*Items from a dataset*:

##########

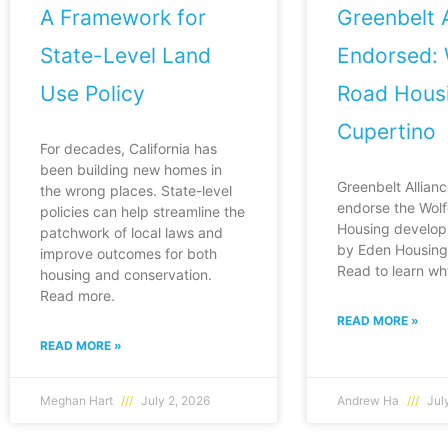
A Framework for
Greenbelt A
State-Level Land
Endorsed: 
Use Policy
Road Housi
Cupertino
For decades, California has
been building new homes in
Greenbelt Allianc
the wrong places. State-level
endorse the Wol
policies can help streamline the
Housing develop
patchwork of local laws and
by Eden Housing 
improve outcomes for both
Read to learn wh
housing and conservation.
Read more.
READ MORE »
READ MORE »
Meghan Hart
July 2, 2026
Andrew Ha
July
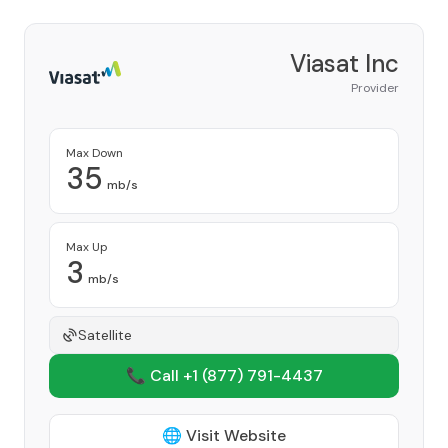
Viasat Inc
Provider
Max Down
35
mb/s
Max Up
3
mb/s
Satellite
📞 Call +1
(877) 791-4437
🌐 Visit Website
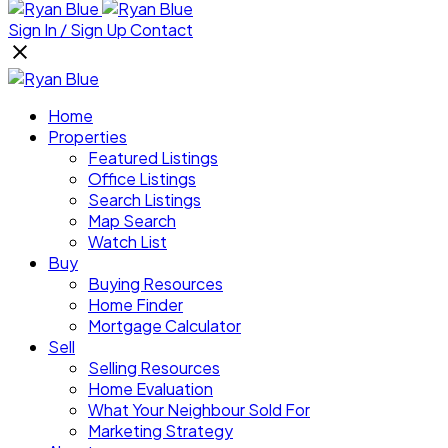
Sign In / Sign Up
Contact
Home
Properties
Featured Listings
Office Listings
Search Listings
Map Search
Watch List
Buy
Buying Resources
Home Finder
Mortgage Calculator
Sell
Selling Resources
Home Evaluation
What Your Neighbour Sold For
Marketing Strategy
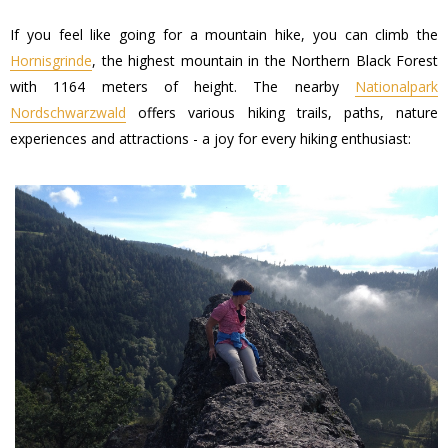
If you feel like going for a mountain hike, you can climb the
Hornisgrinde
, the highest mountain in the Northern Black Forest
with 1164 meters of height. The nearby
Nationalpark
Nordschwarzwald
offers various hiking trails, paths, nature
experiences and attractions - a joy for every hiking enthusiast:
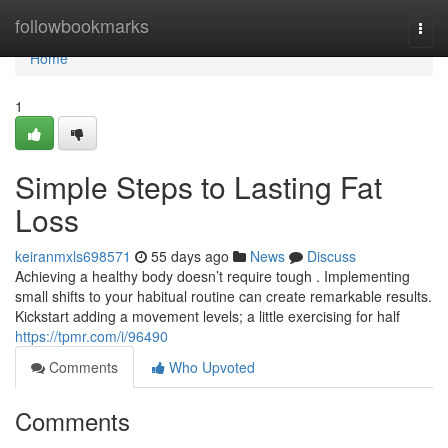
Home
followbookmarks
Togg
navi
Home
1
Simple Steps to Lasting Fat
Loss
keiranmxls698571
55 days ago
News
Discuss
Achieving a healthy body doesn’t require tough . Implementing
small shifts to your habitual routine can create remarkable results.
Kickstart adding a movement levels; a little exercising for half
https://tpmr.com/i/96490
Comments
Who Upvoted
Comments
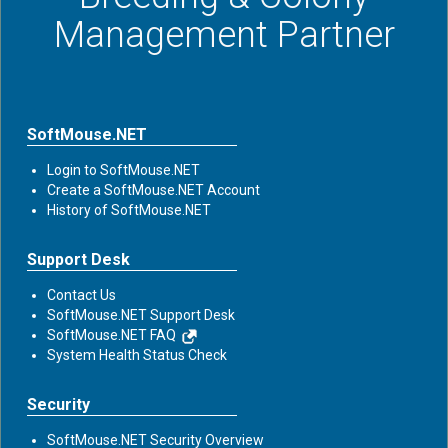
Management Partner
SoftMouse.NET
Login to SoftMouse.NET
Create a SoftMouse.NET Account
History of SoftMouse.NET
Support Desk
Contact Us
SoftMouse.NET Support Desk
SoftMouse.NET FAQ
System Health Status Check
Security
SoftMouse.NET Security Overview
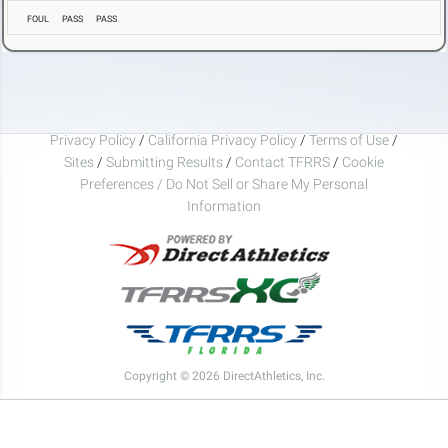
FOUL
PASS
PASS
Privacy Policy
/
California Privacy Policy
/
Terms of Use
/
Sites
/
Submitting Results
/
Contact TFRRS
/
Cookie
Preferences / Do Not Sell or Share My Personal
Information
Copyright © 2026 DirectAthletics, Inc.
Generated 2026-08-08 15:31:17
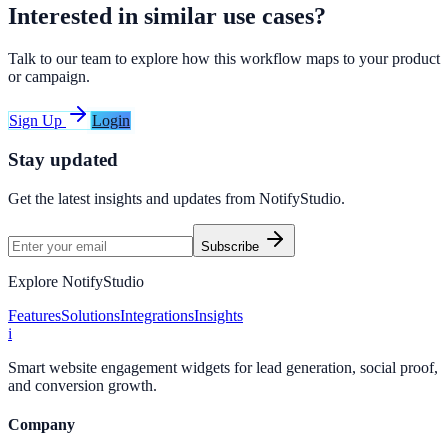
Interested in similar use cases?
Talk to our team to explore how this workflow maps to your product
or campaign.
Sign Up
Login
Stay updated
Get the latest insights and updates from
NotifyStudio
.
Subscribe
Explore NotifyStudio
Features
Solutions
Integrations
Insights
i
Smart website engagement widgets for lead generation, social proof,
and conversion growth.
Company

##########

*Exercise*: Determine how many lines above contain "Resources" as a word or string. Give the number alone.

*Response*: 2